> Work to complete: Read the lines below. Copy out any that hold the string "will".

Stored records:
*** Block opens ***
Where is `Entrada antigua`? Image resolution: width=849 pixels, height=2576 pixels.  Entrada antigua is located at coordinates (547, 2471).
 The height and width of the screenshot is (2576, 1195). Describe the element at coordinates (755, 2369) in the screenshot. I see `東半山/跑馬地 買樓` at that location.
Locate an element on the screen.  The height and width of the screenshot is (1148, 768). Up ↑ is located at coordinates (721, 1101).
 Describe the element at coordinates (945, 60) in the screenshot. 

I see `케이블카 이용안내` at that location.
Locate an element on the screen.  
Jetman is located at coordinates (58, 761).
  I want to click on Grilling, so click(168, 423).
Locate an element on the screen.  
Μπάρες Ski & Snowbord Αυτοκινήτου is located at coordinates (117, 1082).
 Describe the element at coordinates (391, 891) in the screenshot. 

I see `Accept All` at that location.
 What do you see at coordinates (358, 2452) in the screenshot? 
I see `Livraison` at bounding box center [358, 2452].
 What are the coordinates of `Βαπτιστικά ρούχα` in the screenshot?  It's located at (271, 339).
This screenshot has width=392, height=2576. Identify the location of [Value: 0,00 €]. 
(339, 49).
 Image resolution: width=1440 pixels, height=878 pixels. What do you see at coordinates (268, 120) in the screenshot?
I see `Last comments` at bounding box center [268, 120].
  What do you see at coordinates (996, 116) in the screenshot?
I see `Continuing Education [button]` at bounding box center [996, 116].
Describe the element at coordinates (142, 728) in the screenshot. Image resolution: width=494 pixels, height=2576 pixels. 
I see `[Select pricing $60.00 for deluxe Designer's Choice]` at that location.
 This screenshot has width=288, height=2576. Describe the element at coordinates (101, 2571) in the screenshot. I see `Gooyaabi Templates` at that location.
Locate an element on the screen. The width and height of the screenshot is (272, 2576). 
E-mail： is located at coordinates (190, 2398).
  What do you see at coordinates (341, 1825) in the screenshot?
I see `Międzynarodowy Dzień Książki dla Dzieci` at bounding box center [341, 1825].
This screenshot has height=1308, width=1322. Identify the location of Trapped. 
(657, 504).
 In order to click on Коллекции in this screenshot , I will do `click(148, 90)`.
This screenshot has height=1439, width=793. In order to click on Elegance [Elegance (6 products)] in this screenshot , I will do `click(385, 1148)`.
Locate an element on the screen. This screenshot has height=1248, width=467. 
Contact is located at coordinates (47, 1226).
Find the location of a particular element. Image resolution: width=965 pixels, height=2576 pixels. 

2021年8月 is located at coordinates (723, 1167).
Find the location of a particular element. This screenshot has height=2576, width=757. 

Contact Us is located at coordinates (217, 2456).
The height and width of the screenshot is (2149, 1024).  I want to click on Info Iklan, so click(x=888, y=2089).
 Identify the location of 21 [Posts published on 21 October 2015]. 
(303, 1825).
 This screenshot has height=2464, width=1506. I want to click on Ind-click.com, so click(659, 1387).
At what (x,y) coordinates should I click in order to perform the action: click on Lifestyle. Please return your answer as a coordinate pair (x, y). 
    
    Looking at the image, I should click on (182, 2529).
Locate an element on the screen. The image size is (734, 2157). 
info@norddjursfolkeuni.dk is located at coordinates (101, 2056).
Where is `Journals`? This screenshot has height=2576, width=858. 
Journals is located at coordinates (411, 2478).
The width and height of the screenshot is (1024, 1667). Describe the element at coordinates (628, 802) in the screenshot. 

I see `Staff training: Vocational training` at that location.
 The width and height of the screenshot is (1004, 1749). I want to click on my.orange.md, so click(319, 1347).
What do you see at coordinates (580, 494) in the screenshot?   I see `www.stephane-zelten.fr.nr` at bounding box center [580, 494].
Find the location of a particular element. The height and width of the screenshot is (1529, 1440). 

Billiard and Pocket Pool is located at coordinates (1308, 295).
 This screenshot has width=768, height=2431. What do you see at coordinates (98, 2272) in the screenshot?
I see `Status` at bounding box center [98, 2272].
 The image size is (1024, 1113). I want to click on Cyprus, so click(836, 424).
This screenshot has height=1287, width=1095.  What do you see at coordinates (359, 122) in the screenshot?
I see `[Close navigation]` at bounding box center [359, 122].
*** Block closes ***
> Answer for the task:
 In order to click on Коллекции in this screenshot , I will do `click(148, 90)`.
This screenshot has height=1439, width=793. In order to click on Elegance [Elegance (6 products)] in this screenshot , I will do `click(385, 1148)`.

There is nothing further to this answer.